▸ **INSTRUCTIONS TO FOLLOW**
Could you copy exactly the lines below from the one with "Apache/2.4.67 (Debian) Server" to the one with "or unopened items", inclusive, leaving out any pictures?

———

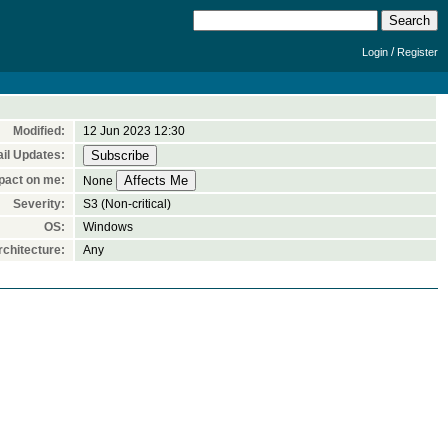
/
Login
Register
Modified:
12 Jun 2023 12:30
il Updates:
pact on me:
None
Severity:
S3 (Non-critical)
OS:
Windows
chitecture:
Any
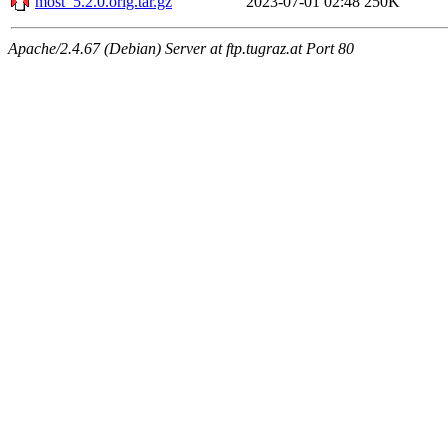
most_5.2.0.orig.tar.gz
2023-07-01 02:48
250K
Apache/2.4.67 (Debian) Server at ftp.tugraz.at Port 80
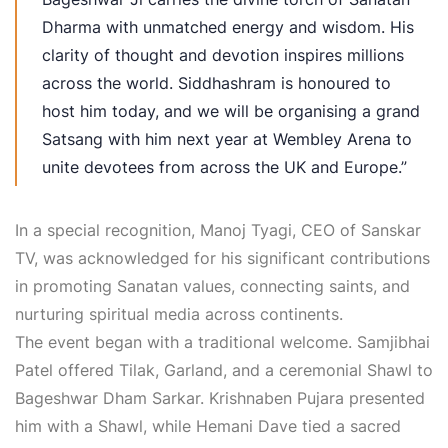
Dharma with unmatched energy and wisdom. His
clarity of thought and devotion inspires millions
across the world. Siddhashram is honoured to
host him today, and we will be organising a grand
Satsang with him next year at Wembley Arena to
unite devotees from across the UK and Europe.”
In a special recognition, Manoj Tyagi, CEO of Sanskar
TV, was acknowledged for his significant contributions
in promoting Sanatan values, connecting saints, and
nurturing spiritual media across continents.
The event began with a traditional welcome. Samjibhai
Patel offered Tilak, Garland, and a ceremonial Shawl to
Bageshwar Dham Sarkar. Krishnaben Pujara presented
him with a Shawl, while Hemani Dave tied a sacred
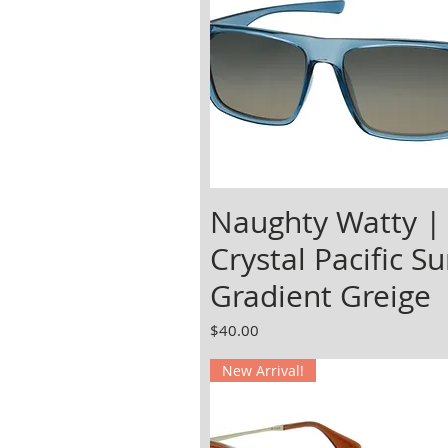
Naughty Watty |
Crystal Pacific Su
Gradient Greige
Price
$40.00
New Arrival!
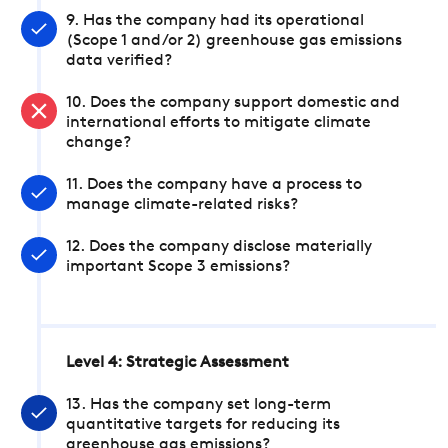
9. Has the company had its operational
(Scope 1 and/or 2) greenhouse gas emissions
data verified?
10. Does the company support domestic and
international efforts to mitigate climate
change?
11. Does the company have a process to
manage climate-related risks?
12. Does the company disclose materially
important Scope 3 emissions?
Level 4: Strategic Assessment
13. Has the company set long-term
quantitative targets for reducing its
greenhouse gas emissions?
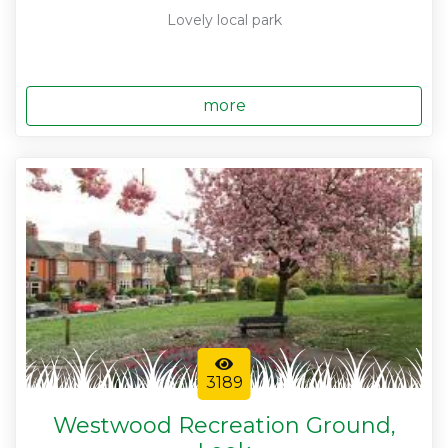
Lovely local park
more
3189
Westwood Recreation Ground,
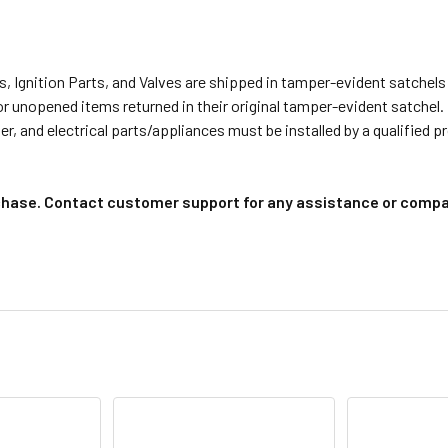
s, Ignition Parts, and Valves are shipped in tamper-evident satche
or unopened items returned in their original tamper-evident satchel.
r, and electrical parts/appliances must be installed by a qualified 
chase. Contact customer support for any assistance or compat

———

▸ **THE COMPLETED TASK**
Apache/2.4.67 (Debian) Server at ftp.tugraz.at Port 80
Dharma with unmatched energy and wisdom. His
clarity of thought and devotion inspires millions
across the world. Siddhashram is honoured to
host him today, and we will be organising a grand
Satsang with him next year at Wembley Arena to
unite devotees from across the UK and Europe.”
In a special recognition, Manoj Tyagi, CEO of Sanskar
TV, was acknowledged for his significant contributions
in promoting Sanatan values, connecting saints, and
nurturing spiritual media across continents.
The event began with a traditional welcome. Samjibhai
Patel offered Tilak, Garland, and a ceremonial Shawl to
Bageshwar Dham Sarkar. Krishnaben Pujara presented
him with a Shawl, while Hemani Dave tied a sacred
Naughty Watty |
Crystal Pacific Su
Gradient Greige
Price
$40.00
New Arrival!
9. Has the company had its operational
(Scope 1 and/or 2) greenhouse gas emissions
data verified?
10. Does the company support domestic and
international efforts to mitigate climate
change?
11. Does the company have a process to
manage climate-related risks?
12. Does the company disclose materially
important Scope 3 emissions?
Level 4: Strategic Assessment
13. Has the company set long-term
quantitative targets for reducing its
greenhouse gas emissions?
Lovely local park
more
3189
Westwood Recreation Ground,
s, Ignition Parts, and Valves are shipped in tamper-evident satche
or unopened items returned in their original tamper-evident satchel.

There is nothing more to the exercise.